The challenge is that some employees at this level may have little connection to the company. They simply clock in and clock out, with no regard to where the business is going, what new information is worth sharing, and how they can be better at their jobs. Today employees don’t visit a break room to read the bulletin board - so there’s little opportunity to connect with them, which can result in a lowered sense of connection and loyalty. Communication teams like to refer to this as “employee engagement,” but at its core - it’s productivity and output. A disconnected employee can slow growth, damage culture, and cost you money. And if you add up all the employees in your organization, the result of under-performing employees can be catastrophic.
In Forbes, leadership consultants David Sturt and Todd Nordstrom stated, “Productivity in today’s business world means something new. It’s not focused on just zero-defect proficiency. It’s not focused on just perfectly managed minutes of the day. Productivity in today’s world must focus on adaptation, innovation and forward progress.”

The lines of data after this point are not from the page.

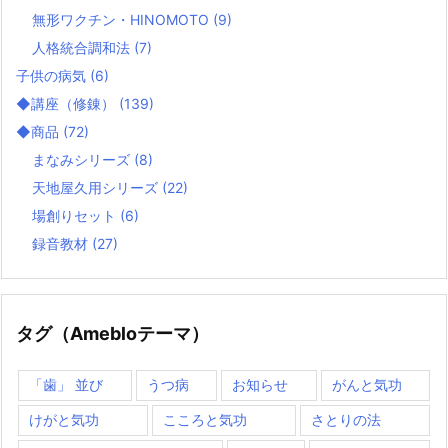
無形ワクチン・HINOMOTO
(9)
人格統合調和法
(7)
子供の病気
(6)
◆講座（修錬）
(139)
◆商品
(72)
まなみシリーズ
(8)
天地屋久用シリーズ
(22)
場創りセット
(6)
録音教材
(27)
タグ（Amebloテーマ）
「歯」 並び
うつ病
お知らせ
がんと気功
けがと気功
こころと気功
さとりの法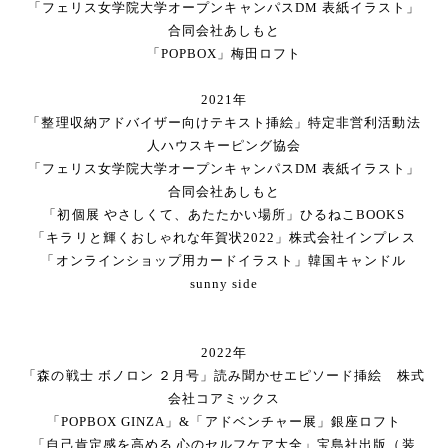
「フェリス女学院大学オープンキャンパスDM 表紙イラスト」
合同会社あしもと
「POPBOX」梅田ロフト
2021年
「整理収納アドバイザー向けテキスト挿絵」特定非営利活動法
人ハウスキーピング協会
「フェリス女学院大学オープンキャンパスDM 表紙イラスト」
合同会社あしもと
「初個展 やさしくて、あたたかい場所」ひるねこBOOKS
「キラリと輝くおしゃれな年賀状2022」株式会社インプレス
「オンラインショップ用カードイラスト」韓国キャンドル
sunny side
2022年
「森の戦士 ボノロン ２月号」読み聞かせエピソード挿絵 株式
会社コアミックス
「POPBOX GINZA」&「アドベンチャー展」銀座ロフト
「自己肯定感を高める 心のセルフケア大全」宝島社出版（装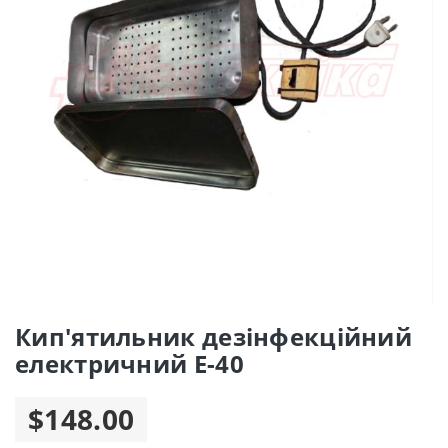
Кип'ятильник дезінфекційний
електричний Е-40
$148.00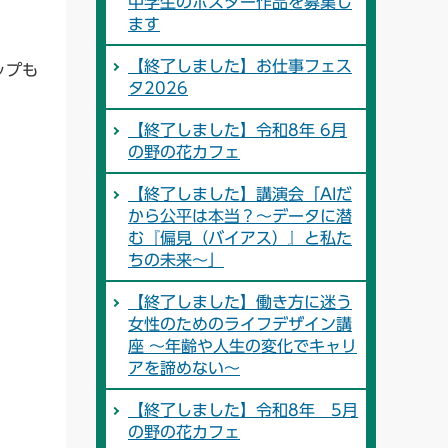
中学生のポスター作品を募集し
ます
【終了しました】お仕事フェス
ップも
タ2026
【終了しました】令和8年 6月
の野の花カフェ
【終了しました】講演会「AIだ
から公平は本当？～データに潜
む『偏見（バイアス）』と私た
ちの未来～」
【終了しました】働き方に迷う
女性のためのライフデザイン講
座 ～年齢や人生の変化でキャリ
アを諦めない～
【終了しました】令和8年 5月
の野の花カフェ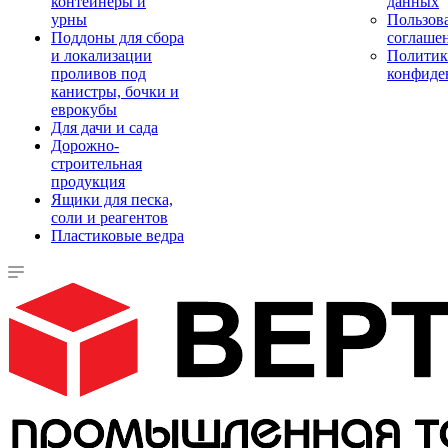
контейнеры и
данных
урны
Пользова
Поддоны для сбора
соглаше
и локализации
Политик
проливов под
конфиде
канистры, бочки и
еврокубы
Для дачи и сада
Дорожно-
строительная
продукция
Ящики для песка,
соли и реагентов
Пластиковые ведра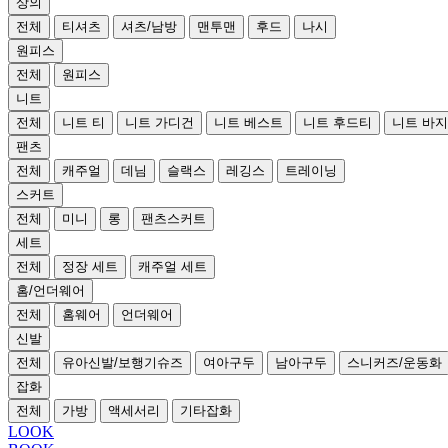
상의
전체
티셔츠
셔츠/남방
맨투맨
후드
나시
원피스
전체
원피스
니트
전체
니트 티
니트 가디건
니트 베스트
니트 후드티
니트 바지
팬츠
전체
캐주얼
데님
슬랙스
레깅스
트레이닝
스커트
전체
미니
롱
팬츠스커트
세트
전체
정장 세트
캐주얼 세트
홈/언더웨어
전체
홈웨어
언더웨어
신발
전체
유아신발/보행기슈즈
여아구두
남아구두
스니커즈/운동화
잡화
전체
가방
액세서리
기타잡화
LOOK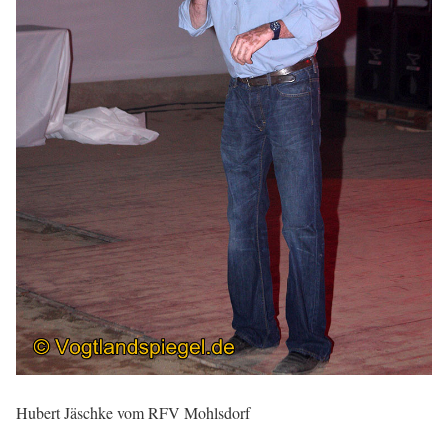
Hubert Jäschke vom RFV Mohlsdorf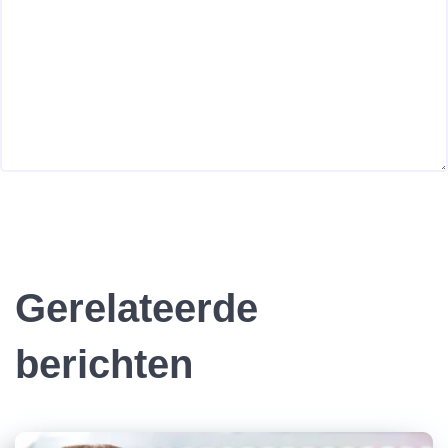
Gerelateerde
berichten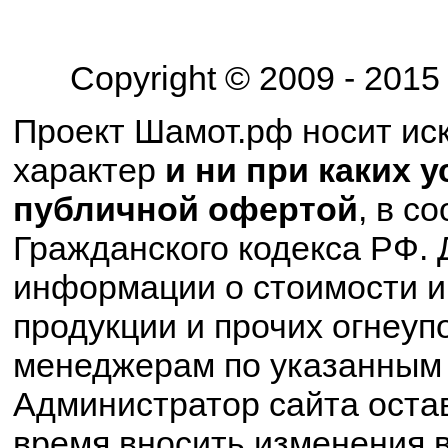
Copyright © 2009 - 201
Проект Шамот.рф носит и
характер
и ни при каких 
публичной офертой
, в с
Гражданского кодекса РФ. 
информации о стоимости и
продукции и прочих огнеуп
менеджерам по указанным 
Администратор сайта остав
время вносить изменения в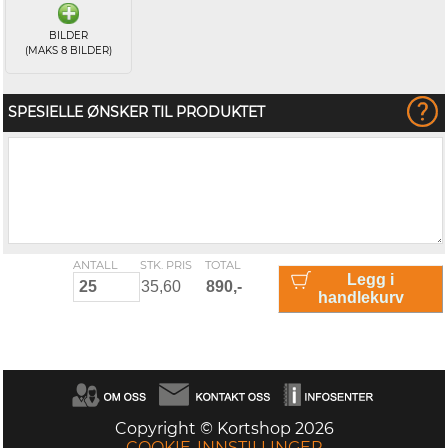
BILDER
(MAKS 8 BILDER)
SPESIELLE ØNSKER TIL PRODUKTET
ANTALL
STK. PRIS
TOTAL
Legg i
handlekurv
Copyright © Kortshop 2026
COOKIE-INNSTILLINGER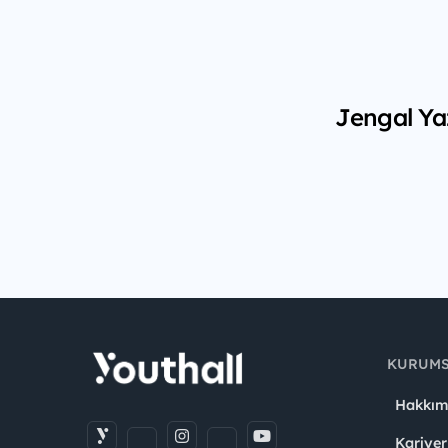
Jengal Yaz
KURUM
Hakkım
Kariyer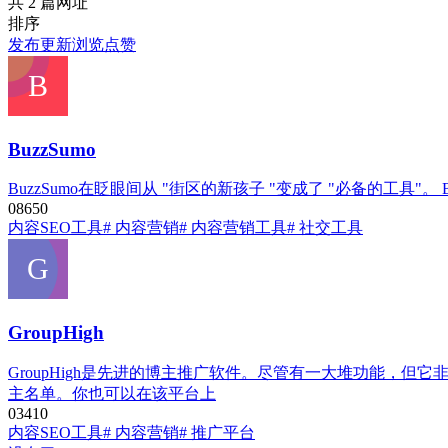
共 2 篇网址
排序
发布
更新
浏览
点赞
BuzzSumo
BuzzSumo在眨眼间从 "街区的新孩子 "变成了 "必备的工具
0
865
0
内容SEO工具
# 内容营销
# 内容营销工具
# 社交工具
GroupHigh
GroupHigh是先进的博主推广软件。尽管有一大堆功能
主名单。你也可以在该平台上
0
341
0
内容SEO工具
# 内容营销
# 推广平台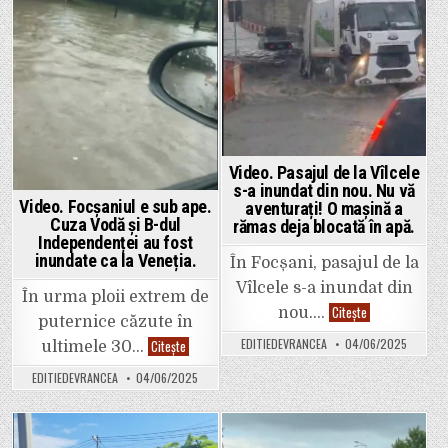
Video. Pasajul de la Vîlcele
s-a inundat din nou. Nu vă
Video. Focșaniul e sub ape.
aventurați! O mașină a
Cuza Vodă și B-dul
rămas deja blocată în apă.
Independenței au fost
inundate ca la Veneția.
În Focșani, pasajul de la
Vîlcele s-a inundat din
În urma ploii extrem de
Video.
Citește
nou….
puternice căzute în
Pasajul
de
EDITIEDEVRANCEA
04/06/2025
Video.
Citește
ultimele 30…
la
Focșaniul
Vîlcele
e
s-
EDITIEDEVRANCEA
04/06/2025
sub
a
ape.
inundat
Cuza
din
Vodă
nou.
și
Nu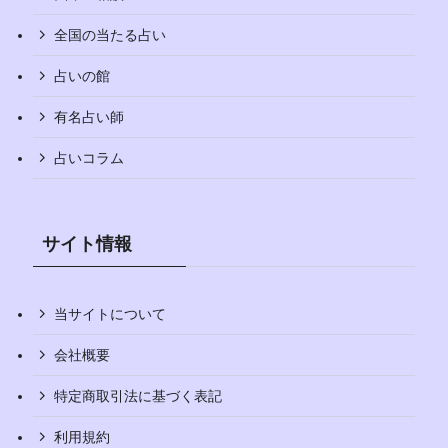
全国の当たる占い
占いの館
有名占い師
占いコラム
サイト情報
当サイトについて
会社概要
特定商取引法に基づく表記
利用規約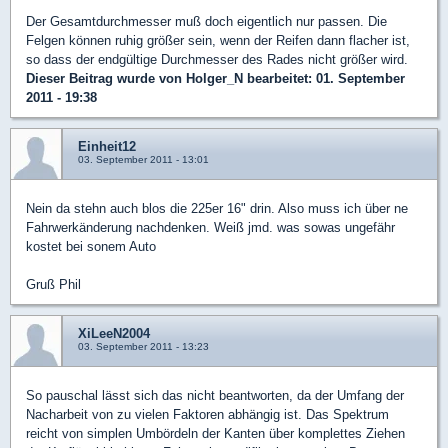
Der Gesamtdurchmesser muß doch eigentlich nur passen. Die
Felgen können ruhig größer sein, wenn der Reifen dann flacher ist,
so dass der endgültige Durchmesser des Rades nicht größer wird.
Dieser Beitrag wurde von
Holger_N
bearbeitet: 01. September
2011 - 19:38
Einheit12
03. September 2011 - 13:01
Nein da stehn auch blos die 225er 16" drin. Also muss ich über ne
Fahrwerkänderung nachdenken. Weiß jmd. was sowas ungefähr
kostet bei sonem Auto
Gruß Phil
XiLeeN2004
03. September 2011 - 13:23
So pauschal lässt sich das nicht beantworten, da der Umfang der
Nacharbeit von zu vielen Faktoren abhängig ist. Das Spektrum
reicht von simplen Umbördeln der Kanten über komplettes Ziehen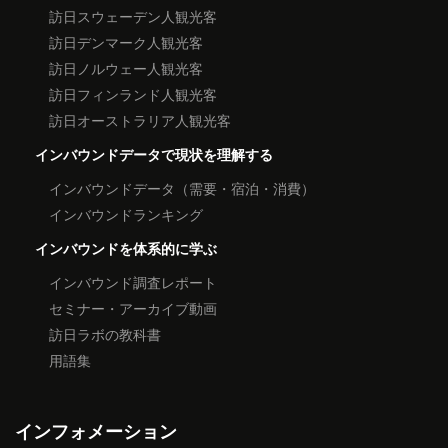
訪日スウェーデン人観光客
訪日デンマーク人観光客
訪日ノルウェー人観光客
訪日フィンランド人観光客
訪日オーストラリア人観光客
インバウンドデータで現状を理解する
インバウンドデータ（需要・宿泊・消費）
インバウンドランキング
インバウンドを体系的に学ぶ
インバウンド調査レポート
セミナー・アーカイブ動画
訪日ラボの教科書
用語集
インフォメーション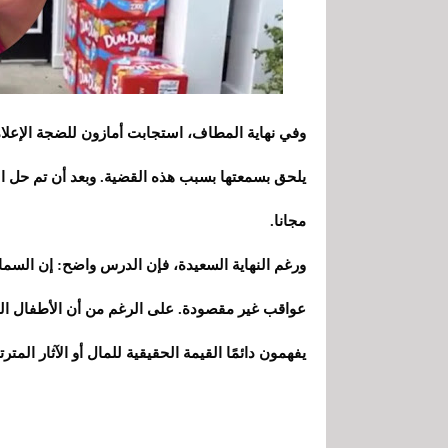
وفي نهاية المطاف، استجابت أمازون للضجة الإعلام
يلحق بسمعتها بسبب هذه القضية. وبعد أن تم حل ا
مجانا.
ورغم النهاية السعيدة، فإن الدرس واضح: إن السم
عواقب غير مقصودة. على الرغم من أن الأطفال اليوم
يفهمون دائمًا القيمة الحقيقية للمال أو الآثار المت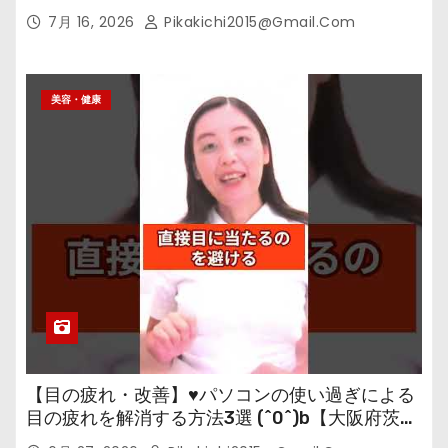
7月 16, 2026
Pikakichi2015@gmail.com
美容・健康
【目の疲れ・改善】♥パソコンの使い過ぎによる
目の疲れを解消する方法3選 (^0^)b【大阪府茨木
市の女性・美容鍼灸・整体師が教えます。】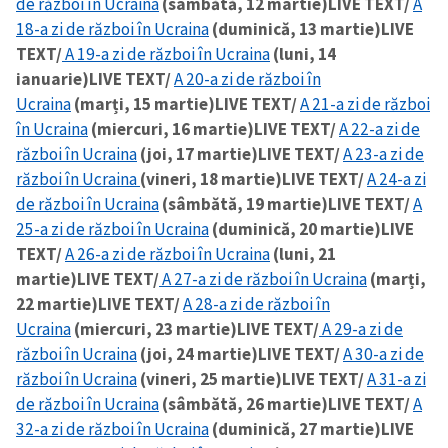
de război în Ucraina
(sâmbătă, 12 martie)
LIVE TEXT/
A
18-a zi de război în Ucraina
(duminică, 13 martie)
LIVE
TEXT/
A 19-a zi de război în Ucraina
(luni, 14
ianuarie)
LIVE TEXT/
A 20-a zi de război în
Ucraina
(marți, 15 martie)
LIVE TEXT/
A 21-a zi de război
în Ucraina
(miercuri, 16 martie)
LIVE TEXT/
A 22-a zi de
război în Ucraina
(joi, 17 martie)
LIVE TEXT/
A 23-a zi de
război în Ucraina
(vineri, 18 martie)
LIVE TEXT/
A 24-a zi
de război în Ucraina
(sâmbătă, 19 martie)
LIVE TEXT/
A
25-a zi de război în Ucraina
(duminică, 20 martie)
LIVE
TEXT/
A 26-a zi de război în Ucraina
(luni, 21
martie)
LIVE TEXT/
A 27-a zi de război în Ucraina
(marți,
22 martie)
LIVE TEXT/
A 28-a zi de război în
Ucraina
(miercuri, 23 martie)
LIVE TEXT/
A 29-a zi de
război în Ucraina
(joi, 24 martie)
LIVE TEXT/
A 30-a zi de
război în Ucraina
(vineri, 25 martie)
LIVE TEXT/
A 31-a zi
de război în Ucraina
(sâmbătă, 26 martie)
LIVE TEXT/
A
32-a zi de război în Ucraina
(duminică, 27 martie)
LIVE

Department store giant, Sears, shared that a five-point improvement in employee attitude results in a 1.3 percent increase in customer satisfaction, which then drives an 0.5 percent increase in company revenue. If restaurants and retail organizations want to increase productivity and maximize profits, they have to get to the core of how to motivate their workforce. And it all starts with your company communications.
Communication managers are often in the center of chaos. Their mission involves cross-departmental participation, and they are measured on things that extend far beyond their own unit. With this group managing both internal and external campaigns, they are keenly aware of how internal relations impacts external growth.